Observability: Metrics, Tracing and Health
Micrometer and Actuator metrics, the broker and consumer signals that matter, Prometheus and Grafana, distributed tracing, and health checks.
Prerequisite:Consumer Acknowledgements and PrefetchYou’ll need: The Spring AMQP services from earlier modules and, optionally, Prometheus and Grafana.
You cannot tune or troubleshoot what you cannot see. Observability answers three questions in production: is the system healthy right now, is it keeping up with load, and where did a slow or failed request actually spend its time. This module wires metrics, tracing, and health into the Spring services you have already built.
What you’ll be able to do after this module
- Expose RabbitMQ and application metrics through Actuator and Micrometer.
- Identify the broker and consumer signals worth alerting on.
- Scrape metrics into Prometheus and chart them in Grafana.
- Propagate a trace across a publish and consume hop.
- Add a broker health check to your readiness probe.
1. The three pillars for a messaging system
Metrics, traces, and health each answer a different question. Together they give you a full picture.
flowchart LR
App["Spring Boot service"]
App -->|"Micrometer"| Prom["Prometheus"]
Prom --> Graf["Grafana dashboards & alerts"]
App -->|"OpenTelemetry"| Trace["Tracing backend (Tempo / Zipkin)"]
App -->|"Actuator /health"| Probe["Orchestrator readiness probe"]
Metrics tell you what is happening at scale, traces tell you why a specific request was slow, and health tells an orchestrator whether to send traffic at all.

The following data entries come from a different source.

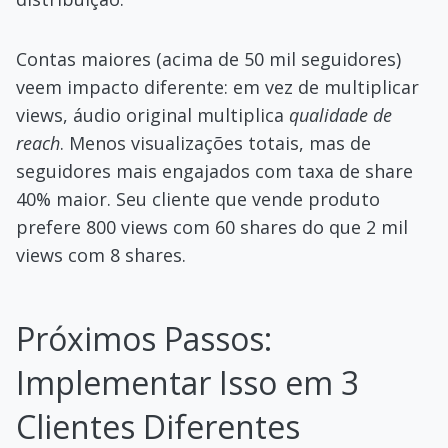
Contas maiores (acima de 50 mil seguidores)
veem impacto diferente: em vez de multiplicar
views, áudio original multiplica
qualidade de
reach
. Menos visualizações totais, mas de
seguidores mais engajados com taxa de share
40% maior. Seu cliente que vende produto
prefere 800 views com 60 shares do que 2 mil
views com 8 shares.
Próximos Passos:
Implementar Isso em 3
Clientes Diferentes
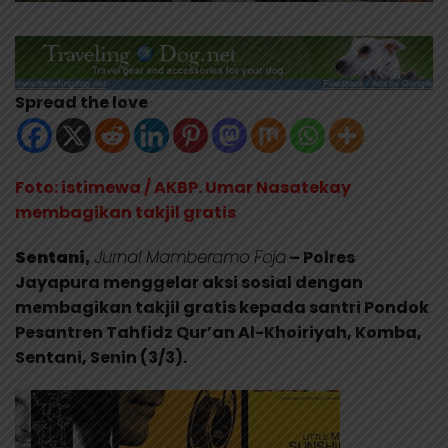
Spread the love
Foto: istimewa / AKBP. Umar Nasatekay
membagikan takjil gratis
Sentani,
Jurnal Mamberamo Foja
– Polres
Jayapura menggelar aksi sosial dengan
membagikan takjil gratis kepada santri Pondok
Pesantren Tahfidz Qur’an Al-Khoiriyah, Komba,
Sentani, Senin (3/3).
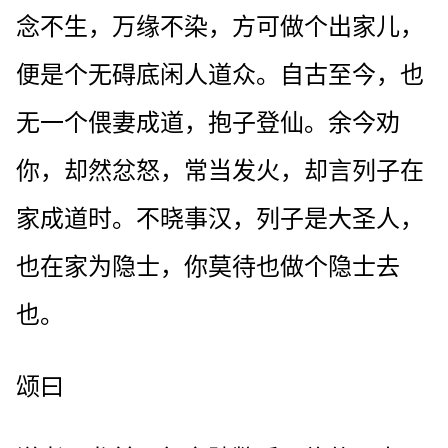
念不生，万缘不染，方可做个出家儿，
便是个无碍底闲人道众。自古至今，也
无一个偎妻成道，抱子登仙。余今劝
你，却然忿怒，常当发火，却言列子在
家成道时。不晓事汉，列子是大圣人，
也在家为隐士，你莫待也做个隐士去
也。
颂曰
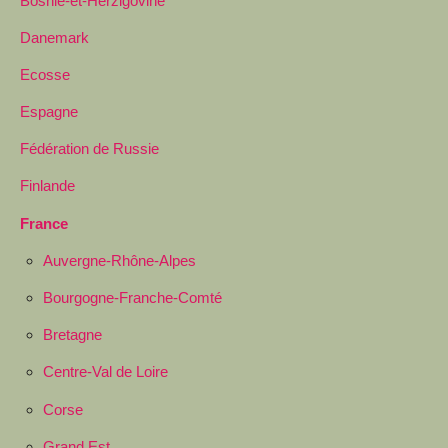
Bosnie-et-Herzigovine
Danemark
Ecosse
Espagne
Fédération de Russie
Finlande
France
Auvergne-Rhône-Alpes
Bourgogne-Franche-Comté
Bretagne
Centre-Val de Loire
Corse
Grand Est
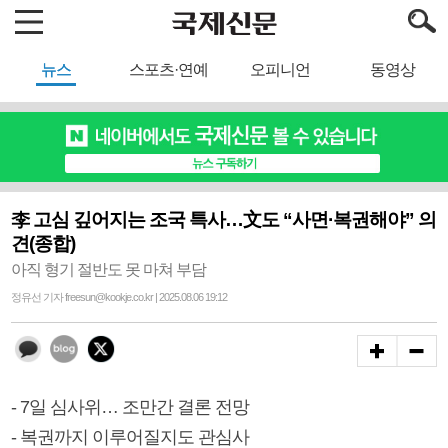
뉴스
스포츠·연예
오피니언
동영상
李 고심 깊어지는 조국 특사…文도 “사면·복권해야” 의
견(종합)
아직 형기 절반도 못 마쳐 부담
정유선 기자 freesun@kookje.co.kr | 2025.08.06 19:12
- 7일 심사위… 조만간 결론 전망
- 복권까지 이루어질지도 관심사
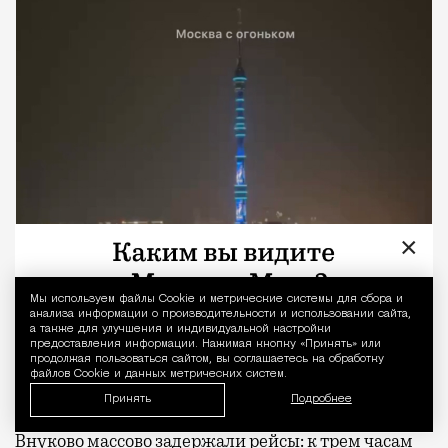
×
Мы используем файлы Сookie и метрические системы для сбора и
Уведомление 
анализа информации о производительности и использовании сайта,
а также для улучшения и индивидуальной настройки
предоставления информации. Нажимая кнопку «Принять» или
продолжая пользоваться сайтом, вы соглашаетесь на обработку
файлов Cookie и данных метрических систем.
Принять
Подробнее
Непогода повлияла и на работу аэропортов. Во
Внуково массово задержали рейсы: к трем часам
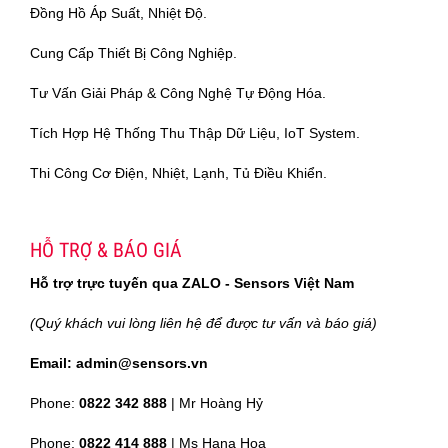
Đồng Hồ Áp Suất, Nhiệt Độ.
Cung Cấp Thiết Bị Công Nghiệp.
Tư Vấn Giải Pháp & Công Nghệ Tự Động Hóa.
Tích Hợp Hệ Thống Thu Thập Dữ Liệu, IoT System.
Thi Công Cơ Điện, Nhiệt, Lạnh, Tủ Điều Khiển.
HỖ TRỢ & BÁO GIÁ
Hỗ trợ trực tuyến qua ZALO - Sensors Việt Nam
(Quý khách vui lòng liên hệ để được tư vấn và báo giá)
Email: admin@sensors.vn
Phone:
0822 342 888
| Mr Hoàng Hỷ
Phone:
0822 414 888
| Ms Hana Hoa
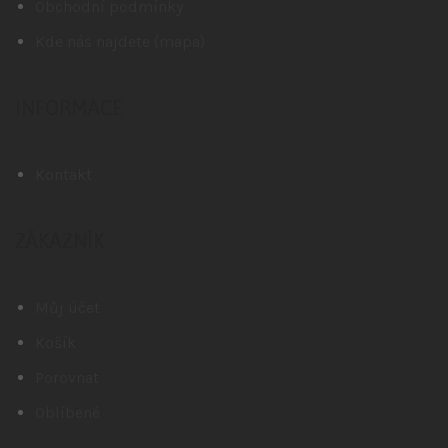
Obchodní podmínky
Kde nás najdete (mapa)
INFORMACE
Kontakt
ZÁKAZNÍK
Můj účet
Košík
Porovnat
Oblíbené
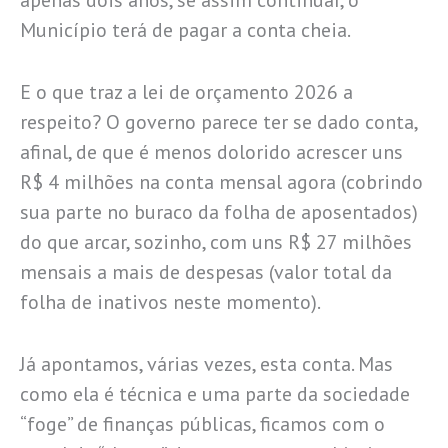
Município terá de pagar a conta cheia.
E o que traz a lei de orçamento 2026 a
respeito? O governo parece ter se dado conta,
afinal, de que é menos dolorido acrescer uns
R$ 4 milhões na conta mensal agora (cobrindo
sua parte no buraco da folha de aposentados)
do que arcar, sozinho, com uns R$ 27 milhões
mensais a mais de despesas (valor total da
folha de inativos neste momento).
Já apontamos, várias vezes, esta conta. Mas
como ela é técnica e uma parte da sociedade
“foge” de finanças públicas, ficamos com o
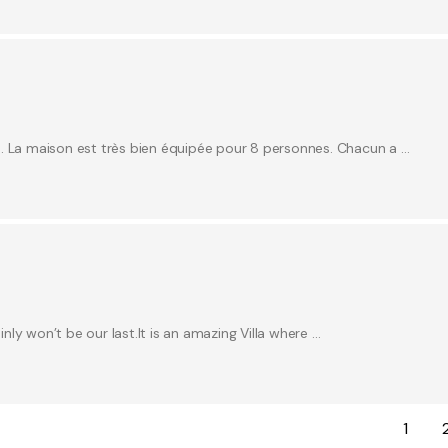
e. La maison est très bien équipée pour 8 personnes. Chacun a …
inly won’t be our last.It is an amazing Villa where …
1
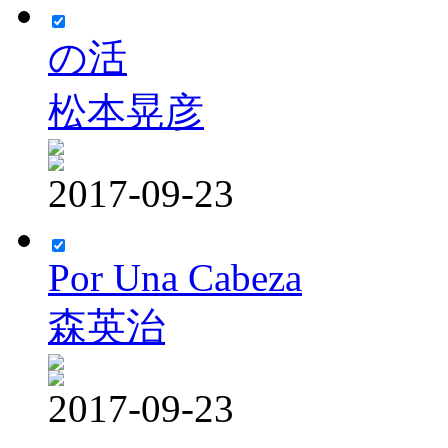
の活
松本晃彦
2017-09-23
Por Una Cabeza
森英治
2017-09-23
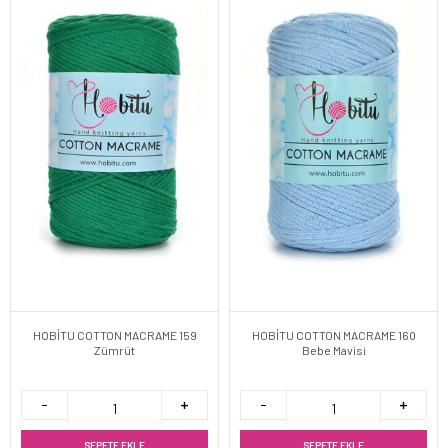
HOBİTU COTTON MACRAME 159
HOBİTU COTTON MACRAME 160
Zümrüt
Bebe Mavisi
SEPETE EKLE
SEPETE EKLE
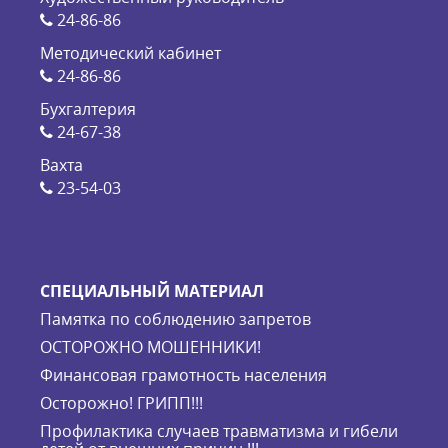
24-86-86
Методический кабинет
24-86-86
Бухгалтерия
24-67-38
Вахта
23-54-03
СПЕЦИАЛЬНЫЙ МАТЕРИАЛ
Памятка по соблюдению запретов
ОСТОРОЖНО МОШЕННИКИ!
Финансовая грамотность населения
Осторожно! ГРИПП!!!
Профилактика случаев травматизма и гибели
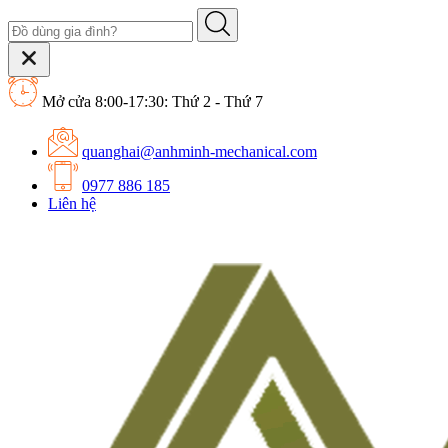
Mở cửa 8:00-17:30: Thứ 2 - Thứ 7
quanghai@anhminh-mechanical.com
0977 886 185
Liên hệ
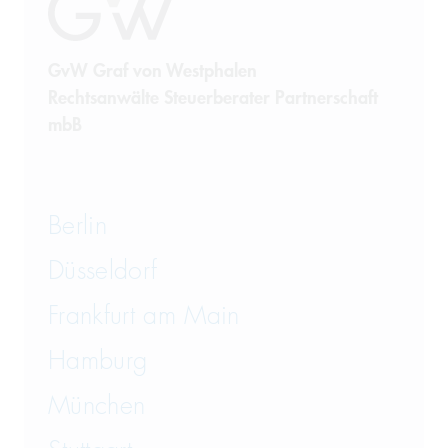
GvW Graf von Westphalen
Rechtsanwälte Steuerberater Partnerschaft
mbB
Berlin
Düsseldorf
Frankfurt am Main
Hamburg
München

2. Metrics with Micrometer and Actuator
Spring Boot auto-instruments Spring AMQP. Add Actuator and a registry, and RabbitTemplate and @RabbitListener containers publish timers and counters with no extra code.
<dependency>
<groupId>org.springframework.boot</groupId>
<artifactId>spring-boot-starter-actuator</artifactId>
</dependency>
<dependency>
<groupId>io.micrometer</groupId>
<artifactId>micrometer-registry-prometheus</artifactId>
</dependency>
management:
endpoints:
web:
exposure:
include: health,info,prometheus,metrics
metrics:
tags:
application: order-service
This exposes rabbitmq.published, spring.rabbitmq.listener timers, and connection and channel gauges at /actuator/prometheus. The application tag lets Grafana separate Order, Inventory, and Notification services.
3. The signals that matter
Do not chart everything. These few signals catch most incidents.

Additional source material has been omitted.